The book is about a moose who wandered into a small town, and the two boys who cared for him by taking hay from their fathers' barns. See larger image.
(Image courtesy of Trellis Publishing )
 

A Suomi - that's a brave Finlander - a Finnish hero.

Honk The Moose is not politically correct, but Maryann Weidt says it's a valuable record. She's a published children's book author and a part-time children's librarian in Duluth.

"I think that teachers could use this as a learning tool for kids to show how people did think at that time."

Weidt has seen many books like Honk the Moose come and go.

"It's sad when books go out of print, and they do quickly. And then they're gone. They're sort of lost to the world," Weidt says.

Honk the Moose was runner-up for the 1936 Newbery Medal for children's literature. It's splashed with bright drawings which won artist Kurt Weise a Lewis Carroll Shelf Award in 1970. It's just been picked a winter feature by Book Sense, an affiliation of independent booksellers.

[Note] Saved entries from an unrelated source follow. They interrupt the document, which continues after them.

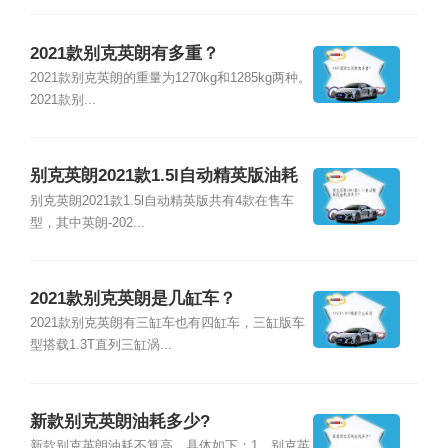
2021款别克英朗有多重？
2021款别克英朗的重量为1270kg和1285kg两种。
2021款别...
别克英朗2021款1.5l自动精英版油耗
是多少？
别克英朗2021款1.5l自动精英版共有4款在售车
型，其中英朗-202...
2021款别克英朗是几缸车？
2021款别克英朗有三缸车也有四缸车，三缸版车
型搭载1.3T直列三缸涡...
新款别克英朗油耗多少?
新款别克英朗油耗不算高，具体如下：1、别克英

Demand from bookstores in Biwabik and throughout the region has depleted the first 6,000 copies - another 5,000 are on order. Steve Bradach has been told the book has the potential to sell more than one million copies.

"So we don't really know where this is going to go, but if that happens, Biwabik will really be on the map."

On the map, perhaps, just somewhere down the road from Birora.